# Saved entries
■ ■ ■ ■ ■
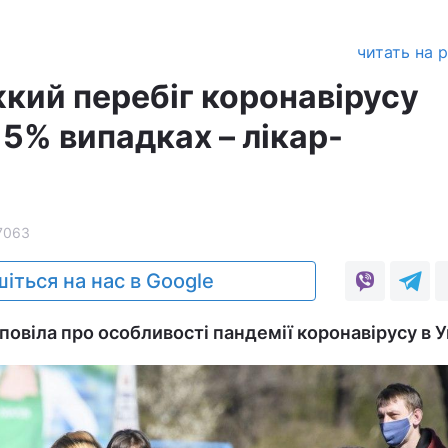
читать на 
жкий перебіг коронавірусу
 5% випадках – лікар-
7063
іться на нас в Google
повіла про особливості пандемії коронавірусу в У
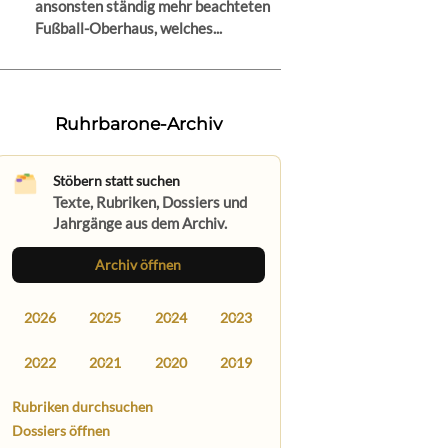
ansonsten ständig mehr beachteten
Fußball-Oberhaus, welches...
Ruhrbarone-Archiv
Stöbern statt suchen
Texte, Rubriken, Dossiers und
Jahrgänge aus dem Archiv.
Archiv öffnen
2026
2025
2024
2023
2022
2021
2020
2019
Rubriken durchsuchen
Dossiers öffnen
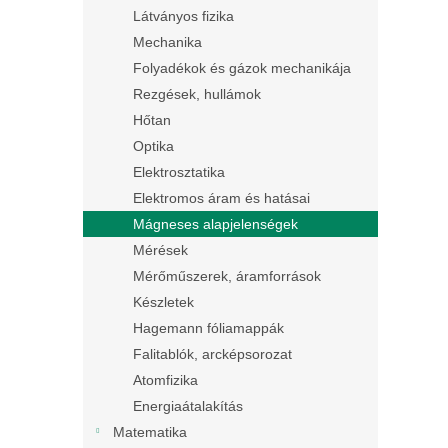
Látványos fizika
Mechanika
Folyadékok és gázok mechanikája
Rezgések, hullámok
Hőtan
Optika
Elektrosztatika
Elektromos áram és hatásai
Mágneses alapjelenségek
Mérések
Mérőműszerek, áramforrások
Készletek
Hagemann fóliamappák
Falitablók, arcképsorozat
Atomfizika
Energiaátalakítás
Matematika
■ ■ ■ ■ ■
# Task description
When you reach a picture in the records above, pass over it and transcribe the rest exactly.

# Task solution
читать на 
жкий перебіг коронавірусу
 5% випадках – лікар-
7063
іться на нас в Google
повіла про особливості пандемії коронавірусу в У
ansonsten ständig mehr beachteten
Fußball-Oberhaus, welches...
Ruhrbarone-Archiv
Stöbern statt suchen
Texte, Rubriken, Dossiers und
Jahrgänge aus dem Archiv.
Archiv öffnen
2026
2025
2024
2023
2022
2021
2020
2019
Rubriken durchsuchen
Dossiers öffnen
Látványos fizika
Mechanika
Folyadékok és gázok mechanikája
Rezgések, hullámok
Hőtan
Optika
Elektrosztatika
Elektromos áram és hatásai
Mágneses alapjelenségek
Mérések
Mérőműszerek, áramforrások
Készletek
Hagemann fóliamappák
Falitablók, arcképsorozat
Atomfizika
Energiaátalakítás
Matematika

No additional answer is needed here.